Michael Gove’s announcement that he has appointed 10 ‘green ambassadors’ is the latest sign that the political and influencer worlds are colliding.
Under Gove, the Department for Environment, Food and Rural Affairs (Defra) has embarked on an ambitious programme of work. Some of this is forced – leaving the EU requires major changes to agricultural, fisheries and environmental policies – but much of it seems to stem from Gove’s own desire to make a mark.
Indeed, improving our environment seems to have become something of a personal mission for Gove, who tweeted that footage of the impact of plastic pollution on our oceans in David Attenborough’s Blue Planet II had left him ‘haunted’. Measures he has announced include a ban on plastic straws, stirrers and cotton buds and a deposit return scheme for drinks containers.
When Theresa May launched the 25-Year Environment Plan in January 2018, one of its measures was a commitment to make 2019 the ‘Year of Green Action’, alongside a commitment to scope out ‘an evidence-based behaviour change strategy’. Indeed, one of the most important parts of delivering the environmental change our planet requires is to deliver behavioural change by getting us to appreciate our impact on the environment.

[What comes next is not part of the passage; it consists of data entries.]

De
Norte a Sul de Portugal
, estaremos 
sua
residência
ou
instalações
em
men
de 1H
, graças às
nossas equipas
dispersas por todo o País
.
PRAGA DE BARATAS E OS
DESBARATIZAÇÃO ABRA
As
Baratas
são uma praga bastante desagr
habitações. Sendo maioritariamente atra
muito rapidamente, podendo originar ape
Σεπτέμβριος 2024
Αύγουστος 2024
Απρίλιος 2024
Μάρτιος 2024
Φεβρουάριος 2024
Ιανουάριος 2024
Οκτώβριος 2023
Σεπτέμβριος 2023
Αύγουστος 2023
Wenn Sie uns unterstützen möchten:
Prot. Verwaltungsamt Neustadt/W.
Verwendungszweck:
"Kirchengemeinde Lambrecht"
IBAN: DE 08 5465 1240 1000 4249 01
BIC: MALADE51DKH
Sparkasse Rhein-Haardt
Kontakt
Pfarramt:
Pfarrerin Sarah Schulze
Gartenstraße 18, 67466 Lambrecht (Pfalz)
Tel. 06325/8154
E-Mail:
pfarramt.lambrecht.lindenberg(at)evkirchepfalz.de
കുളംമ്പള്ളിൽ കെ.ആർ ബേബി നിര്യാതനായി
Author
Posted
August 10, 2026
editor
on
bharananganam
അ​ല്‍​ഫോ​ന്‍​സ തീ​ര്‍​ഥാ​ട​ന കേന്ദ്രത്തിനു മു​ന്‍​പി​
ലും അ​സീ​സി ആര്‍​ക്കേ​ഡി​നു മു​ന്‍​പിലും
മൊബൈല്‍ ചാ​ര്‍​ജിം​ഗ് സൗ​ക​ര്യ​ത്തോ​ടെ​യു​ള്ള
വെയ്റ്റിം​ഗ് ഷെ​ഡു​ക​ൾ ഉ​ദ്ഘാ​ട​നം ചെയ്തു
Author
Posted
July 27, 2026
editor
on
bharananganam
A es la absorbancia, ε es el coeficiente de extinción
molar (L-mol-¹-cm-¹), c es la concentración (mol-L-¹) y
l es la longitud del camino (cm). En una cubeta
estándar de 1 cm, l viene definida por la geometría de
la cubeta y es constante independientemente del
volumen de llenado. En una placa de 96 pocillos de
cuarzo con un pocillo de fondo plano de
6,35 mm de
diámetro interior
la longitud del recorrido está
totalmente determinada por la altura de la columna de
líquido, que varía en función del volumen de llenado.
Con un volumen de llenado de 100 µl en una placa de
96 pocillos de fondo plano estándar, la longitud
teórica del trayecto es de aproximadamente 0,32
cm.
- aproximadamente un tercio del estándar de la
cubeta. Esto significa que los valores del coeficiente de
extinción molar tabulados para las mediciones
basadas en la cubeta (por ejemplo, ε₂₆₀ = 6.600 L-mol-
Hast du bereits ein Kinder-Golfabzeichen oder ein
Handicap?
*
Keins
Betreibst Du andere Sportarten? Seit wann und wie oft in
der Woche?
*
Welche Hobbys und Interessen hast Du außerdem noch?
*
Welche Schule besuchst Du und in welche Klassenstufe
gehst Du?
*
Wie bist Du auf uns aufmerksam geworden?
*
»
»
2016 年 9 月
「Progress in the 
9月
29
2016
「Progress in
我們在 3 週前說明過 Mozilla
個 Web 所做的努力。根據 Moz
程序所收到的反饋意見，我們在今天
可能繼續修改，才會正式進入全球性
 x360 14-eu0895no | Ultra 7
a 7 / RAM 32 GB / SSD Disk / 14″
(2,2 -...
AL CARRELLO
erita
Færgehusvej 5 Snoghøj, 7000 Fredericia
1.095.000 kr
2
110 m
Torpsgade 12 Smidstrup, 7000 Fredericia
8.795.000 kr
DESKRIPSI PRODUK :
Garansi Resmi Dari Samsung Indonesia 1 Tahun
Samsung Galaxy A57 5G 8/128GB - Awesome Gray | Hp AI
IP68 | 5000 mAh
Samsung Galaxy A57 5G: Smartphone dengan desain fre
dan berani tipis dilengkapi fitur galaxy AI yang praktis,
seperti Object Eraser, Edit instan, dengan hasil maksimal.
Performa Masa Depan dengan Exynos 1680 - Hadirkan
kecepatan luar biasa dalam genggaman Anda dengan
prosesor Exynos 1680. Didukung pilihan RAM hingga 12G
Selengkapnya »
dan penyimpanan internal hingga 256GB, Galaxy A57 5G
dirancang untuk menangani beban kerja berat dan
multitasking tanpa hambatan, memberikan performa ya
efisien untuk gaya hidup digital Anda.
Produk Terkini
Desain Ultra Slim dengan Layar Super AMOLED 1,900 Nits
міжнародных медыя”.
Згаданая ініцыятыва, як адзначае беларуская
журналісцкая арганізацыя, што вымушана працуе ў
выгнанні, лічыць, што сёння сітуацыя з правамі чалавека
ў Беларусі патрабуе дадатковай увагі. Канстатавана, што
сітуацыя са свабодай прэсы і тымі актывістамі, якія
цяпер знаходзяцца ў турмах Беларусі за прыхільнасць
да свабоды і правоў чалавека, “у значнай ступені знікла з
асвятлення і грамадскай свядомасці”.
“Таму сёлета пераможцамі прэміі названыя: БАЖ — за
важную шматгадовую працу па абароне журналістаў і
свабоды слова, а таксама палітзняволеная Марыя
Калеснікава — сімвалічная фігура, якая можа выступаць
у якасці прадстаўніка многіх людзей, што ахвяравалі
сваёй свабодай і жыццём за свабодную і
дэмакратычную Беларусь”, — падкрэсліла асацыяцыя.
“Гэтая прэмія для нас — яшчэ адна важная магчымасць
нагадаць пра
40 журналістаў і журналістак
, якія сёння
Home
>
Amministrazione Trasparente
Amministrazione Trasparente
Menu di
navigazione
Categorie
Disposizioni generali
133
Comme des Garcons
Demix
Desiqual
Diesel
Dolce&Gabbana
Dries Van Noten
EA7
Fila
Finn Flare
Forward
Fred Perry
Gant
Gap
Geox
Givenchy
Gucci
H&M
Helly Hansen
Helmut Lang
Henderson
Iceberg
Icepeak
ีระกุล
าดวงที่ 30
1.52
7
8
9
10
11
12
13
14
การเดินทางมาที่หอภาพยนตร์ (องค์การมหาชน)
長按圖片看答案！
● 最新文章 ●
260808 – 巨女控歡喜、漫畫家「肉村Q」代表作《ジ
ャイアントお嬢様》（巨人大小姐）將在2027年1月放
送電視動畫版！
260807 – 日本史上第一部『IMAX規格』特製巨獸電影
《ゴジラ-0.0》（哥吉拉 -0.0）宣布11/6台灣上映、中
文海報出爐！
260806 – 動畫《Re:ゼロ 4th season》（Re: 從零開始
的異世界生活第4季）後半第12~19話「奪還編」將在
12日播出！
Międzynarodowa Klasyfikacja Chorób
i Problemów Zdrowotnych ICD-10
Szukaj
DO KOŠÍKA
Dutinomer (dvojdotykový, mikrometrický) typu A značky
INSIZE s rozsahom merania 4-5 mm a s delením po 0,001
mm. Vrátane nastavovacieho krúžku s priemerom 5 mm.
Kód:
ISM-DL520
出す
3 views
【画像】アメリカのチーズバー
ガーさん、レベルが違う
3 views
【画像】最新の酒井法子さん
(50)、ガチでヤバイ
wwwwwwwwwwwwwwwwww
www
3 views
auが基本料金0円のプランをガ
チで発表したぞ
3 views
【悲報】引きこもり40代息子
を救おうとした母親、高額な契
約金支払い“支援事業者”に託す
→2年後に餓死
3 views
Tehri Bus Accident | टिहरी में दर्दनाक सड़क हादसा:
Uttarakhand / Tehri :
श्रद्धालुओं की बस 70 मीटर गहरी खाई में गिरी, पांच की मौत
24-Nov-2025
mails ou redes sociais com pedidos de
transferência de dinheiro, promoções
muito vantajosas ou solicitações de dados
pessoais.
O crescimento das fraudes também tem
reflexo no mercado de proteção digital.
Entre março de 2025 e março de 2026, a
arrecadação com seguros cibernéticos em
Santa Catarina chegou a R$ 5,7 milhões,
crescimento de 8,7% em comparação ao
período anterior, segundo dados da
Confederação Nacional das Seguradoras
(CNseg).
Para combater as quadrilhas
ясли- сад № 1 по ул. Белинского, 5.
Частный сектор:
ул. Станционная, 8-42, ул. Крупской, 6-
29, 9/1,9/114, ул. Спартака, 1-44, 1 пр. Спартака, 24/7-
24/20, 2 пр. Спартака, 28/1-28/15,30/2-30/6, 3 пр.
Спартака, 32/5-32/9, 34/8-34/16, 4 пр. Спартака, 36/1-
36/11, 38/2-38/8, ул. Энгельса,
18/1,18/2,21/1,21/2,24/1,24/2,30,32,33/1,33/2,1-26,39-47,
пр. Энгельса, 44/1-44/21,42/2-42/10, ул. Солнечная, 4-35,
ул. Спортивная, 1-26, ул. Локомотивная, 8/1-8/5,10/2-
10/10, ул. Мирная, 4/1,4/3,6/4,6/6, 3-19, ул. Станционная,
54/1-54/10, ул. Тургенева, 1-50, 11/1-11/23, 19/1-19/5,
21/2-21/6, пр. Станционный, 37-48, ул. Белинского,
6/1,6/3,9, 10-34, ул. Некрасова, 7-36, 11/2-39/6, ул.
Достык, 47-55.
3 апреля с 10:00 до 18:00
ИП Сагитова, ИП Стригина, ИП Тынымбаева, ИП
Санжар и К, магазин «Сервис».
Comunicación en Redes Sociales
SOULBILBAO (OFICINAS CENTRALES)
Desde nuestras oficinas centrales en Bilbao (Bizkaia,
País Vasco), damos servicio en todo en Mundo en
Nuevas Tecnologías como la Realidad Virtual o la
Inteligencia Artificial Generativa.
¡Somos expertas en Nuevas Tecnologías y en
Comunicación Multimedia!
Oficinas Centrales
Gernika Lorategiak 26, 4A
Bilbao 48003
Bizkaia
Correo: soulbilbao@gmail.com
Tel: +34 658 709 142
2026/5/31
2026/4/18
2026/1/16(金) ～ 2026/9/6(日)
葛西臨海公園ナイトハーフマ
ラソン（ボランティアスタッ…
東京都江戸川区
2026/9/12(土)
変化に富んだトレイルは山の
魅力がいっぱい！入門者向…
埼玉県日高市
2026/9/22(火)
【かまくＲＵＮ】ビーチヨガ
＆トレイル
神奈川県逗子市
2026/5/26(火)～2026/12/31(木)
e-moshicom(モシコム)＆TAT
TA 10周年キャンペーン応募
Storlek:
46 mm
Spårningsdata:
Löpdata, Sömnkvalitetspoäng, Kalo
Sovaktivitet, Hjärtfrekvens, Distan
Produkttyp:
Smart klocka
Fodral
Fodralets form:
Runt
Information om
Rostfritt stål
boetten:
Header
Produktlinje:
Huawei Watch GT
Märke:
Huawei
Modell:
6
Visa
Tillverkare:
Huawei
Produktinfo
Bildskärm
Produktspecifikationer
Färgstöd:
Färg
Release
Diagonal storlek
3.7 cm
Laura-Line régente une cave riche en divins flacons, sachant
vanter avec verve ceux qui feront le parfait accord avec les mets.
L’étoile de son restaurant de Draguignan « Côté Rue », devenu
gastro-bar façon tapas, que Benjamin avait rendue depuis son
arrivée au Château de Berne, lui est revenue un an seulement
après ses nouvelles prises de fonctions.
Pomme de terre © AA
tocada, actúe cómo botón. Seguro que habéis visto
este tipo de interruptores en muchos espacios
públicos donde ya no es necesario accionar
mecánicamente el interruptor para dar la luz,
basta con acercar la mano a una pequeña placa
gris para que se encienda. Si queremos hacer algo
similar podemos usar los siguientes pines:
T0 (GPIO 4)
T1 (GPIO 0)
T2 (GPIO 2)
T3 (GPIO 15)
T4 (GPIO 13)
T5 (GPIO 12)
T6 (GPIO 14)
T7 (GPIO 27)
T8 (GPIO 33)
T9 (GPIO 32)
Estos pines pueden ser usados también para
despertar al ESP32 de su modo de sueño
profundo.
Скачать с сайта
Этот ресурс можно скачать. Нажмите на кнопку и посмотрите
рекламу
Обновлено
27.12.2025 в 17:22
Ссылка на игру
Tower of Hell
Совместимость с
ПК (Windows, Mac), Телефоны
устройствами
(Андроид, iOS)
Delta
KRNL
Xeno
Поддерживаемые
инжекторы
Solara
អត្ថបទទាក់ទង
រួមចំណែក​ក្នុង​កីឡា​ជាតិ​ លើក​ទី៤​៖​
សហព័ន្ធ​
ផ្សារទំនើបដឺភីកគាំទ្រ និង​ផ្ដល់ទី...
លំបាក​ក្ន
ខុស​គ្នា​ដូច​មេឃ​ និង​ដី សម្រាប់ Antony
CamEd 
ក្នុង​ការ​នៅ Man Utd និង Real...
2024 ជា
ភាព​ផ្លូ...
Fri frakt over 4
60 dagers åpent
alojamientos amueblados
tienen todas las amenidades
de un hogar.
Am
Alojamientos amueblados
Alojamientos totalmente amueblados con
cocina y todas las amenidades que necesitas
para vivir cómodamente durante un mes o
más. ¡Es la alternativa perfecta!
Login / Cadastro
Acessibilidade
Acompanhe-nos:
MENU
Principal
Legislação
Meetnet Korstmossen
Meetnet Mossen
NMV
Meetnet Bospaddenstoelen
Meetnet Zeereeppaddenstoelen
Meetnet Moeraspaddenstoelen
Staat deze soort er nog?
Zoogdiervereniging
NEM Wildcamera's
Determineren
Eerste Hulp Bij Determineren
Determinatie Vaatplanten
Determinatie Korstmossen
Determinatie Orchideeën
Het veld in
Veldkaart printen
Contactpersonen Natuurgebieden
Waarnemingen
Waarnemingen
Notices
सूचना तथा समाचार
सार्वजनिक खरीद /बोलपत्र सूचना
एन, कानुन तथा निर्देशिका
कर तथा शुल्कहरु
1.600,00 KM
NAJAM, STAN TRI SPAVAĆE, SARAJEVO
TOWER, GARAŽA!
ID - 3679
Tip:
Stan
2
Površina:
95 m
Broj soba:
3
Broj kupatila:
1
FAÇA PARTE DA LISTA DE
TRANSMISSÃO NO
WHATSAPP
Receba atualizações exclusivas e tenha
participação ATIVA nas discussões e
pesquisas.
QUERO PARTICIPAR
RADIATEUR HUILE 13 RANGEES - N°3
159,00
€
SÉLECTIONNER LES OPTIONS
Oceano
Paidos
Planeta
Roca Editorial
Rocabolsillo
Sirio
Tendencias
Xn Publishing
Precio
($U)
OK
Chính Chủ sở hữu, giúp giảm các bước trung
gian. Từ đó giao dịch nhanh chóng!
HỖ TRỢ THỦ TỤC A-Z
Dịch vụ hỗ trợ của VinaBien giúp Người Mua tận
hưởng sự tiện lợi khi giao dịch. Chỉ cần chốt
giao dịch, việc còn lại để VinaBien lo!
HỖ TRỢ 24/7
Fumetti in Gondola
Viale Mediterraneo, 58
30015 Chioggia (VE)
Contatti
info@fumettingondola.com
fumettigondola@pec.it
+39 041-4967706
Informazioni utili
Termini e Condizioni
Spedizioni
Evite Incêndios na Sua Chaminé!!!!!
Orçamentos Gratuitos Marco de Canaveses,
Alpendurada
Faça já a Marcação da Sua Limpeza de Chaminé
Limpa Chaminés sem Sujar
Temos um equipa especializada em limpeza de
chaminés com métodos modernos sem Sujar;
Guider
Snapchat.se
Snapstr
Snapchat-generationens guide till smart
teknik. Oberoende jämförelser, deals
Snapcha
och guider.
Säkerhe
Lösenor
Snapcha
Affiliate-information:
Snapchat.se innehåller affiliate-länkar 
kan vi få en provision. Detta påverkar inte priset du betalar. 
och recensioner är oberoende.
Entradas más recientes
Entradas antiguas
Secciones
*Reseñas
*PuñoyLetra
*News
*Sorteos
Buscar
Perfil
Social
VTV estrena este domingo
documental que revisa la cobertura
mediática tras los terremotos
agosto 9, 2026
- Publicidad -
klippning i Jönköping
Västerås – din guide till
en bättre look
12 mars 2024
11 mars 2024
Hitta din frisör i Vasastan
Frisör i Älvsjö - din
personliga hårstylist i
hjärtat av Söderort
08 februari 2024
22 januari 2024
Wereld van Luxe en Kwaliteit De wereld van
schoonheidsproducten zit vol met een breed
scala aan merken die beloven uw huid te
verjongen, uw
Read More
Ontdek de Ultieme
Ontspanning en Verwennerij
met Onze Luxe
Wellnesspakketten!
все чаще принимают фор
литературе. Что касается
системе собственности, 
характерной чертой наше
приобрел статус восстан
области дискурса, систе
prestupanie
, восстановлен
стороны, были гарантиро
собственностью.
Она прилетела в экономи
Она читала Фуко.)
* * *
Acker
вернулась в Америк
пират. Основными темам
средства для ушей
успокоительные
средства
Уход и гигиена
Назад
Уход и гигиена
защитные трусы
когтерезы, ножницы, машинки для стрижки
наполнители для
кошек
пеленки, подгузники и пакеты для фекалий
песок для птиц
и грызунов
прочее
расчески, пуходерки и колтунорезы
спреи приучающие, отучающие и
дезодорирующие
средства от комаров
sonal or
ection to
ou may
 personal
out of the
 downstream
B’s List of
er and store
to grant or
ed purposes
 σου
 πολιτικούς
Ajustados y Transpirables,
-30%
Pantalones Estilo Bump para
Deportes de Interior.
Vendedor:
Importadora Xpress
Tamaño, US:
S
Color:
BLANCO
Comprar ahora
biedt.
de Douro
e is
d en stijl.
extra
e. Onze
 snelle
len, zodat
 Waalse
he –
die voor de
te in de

With this in mind, it is hardly surprising that Gove has chosen to work with influencers in order to communicate his department’s environmental message. By moving beyond ‘traditional’ ambassadors – you might expect such a list to contain charity leaders, academics or high-profile businesspeople – Gove will know that his message is reaching a larger, more diverse audience that more conventional figures simply wouldn’t reach.
Indeed, the list of ten ambassadors is wide-ranging. It contains Besma Whayeb, whose blog Curiously Curious was ranked as one the top ten UK green blogs by Vuelio, and Sian Conway, the Green & Eco Influencer of the Year 2018. Alongside these, the list also includes an endurance swimmer, television presenters and an adventurer who sailed across the Pacific in a boat made of 12,500 plastic bottles. And while there is an academic – Professor Tim Jackson – even he has nearly 11,000 Twitter followers.
Gove’s expressed hope is that his strategy will, ‘ensure that this country is recognised as the leading global champion of a greener, healthier, more sustainable future for the next generation’.
The ambassadors were introduced at a reception which also featured the #iwill4nature campaign, encouraging young people to take part in green social action. Among the newly-announced influencers was the student Izzy McLeod, who blogs as The Quirky Queer. It seems clear that by working with younger influencers to spread messages about environmental responsibility to their peers, Defra hopes reaching the next generation and implementing its environmental goals will be much easier.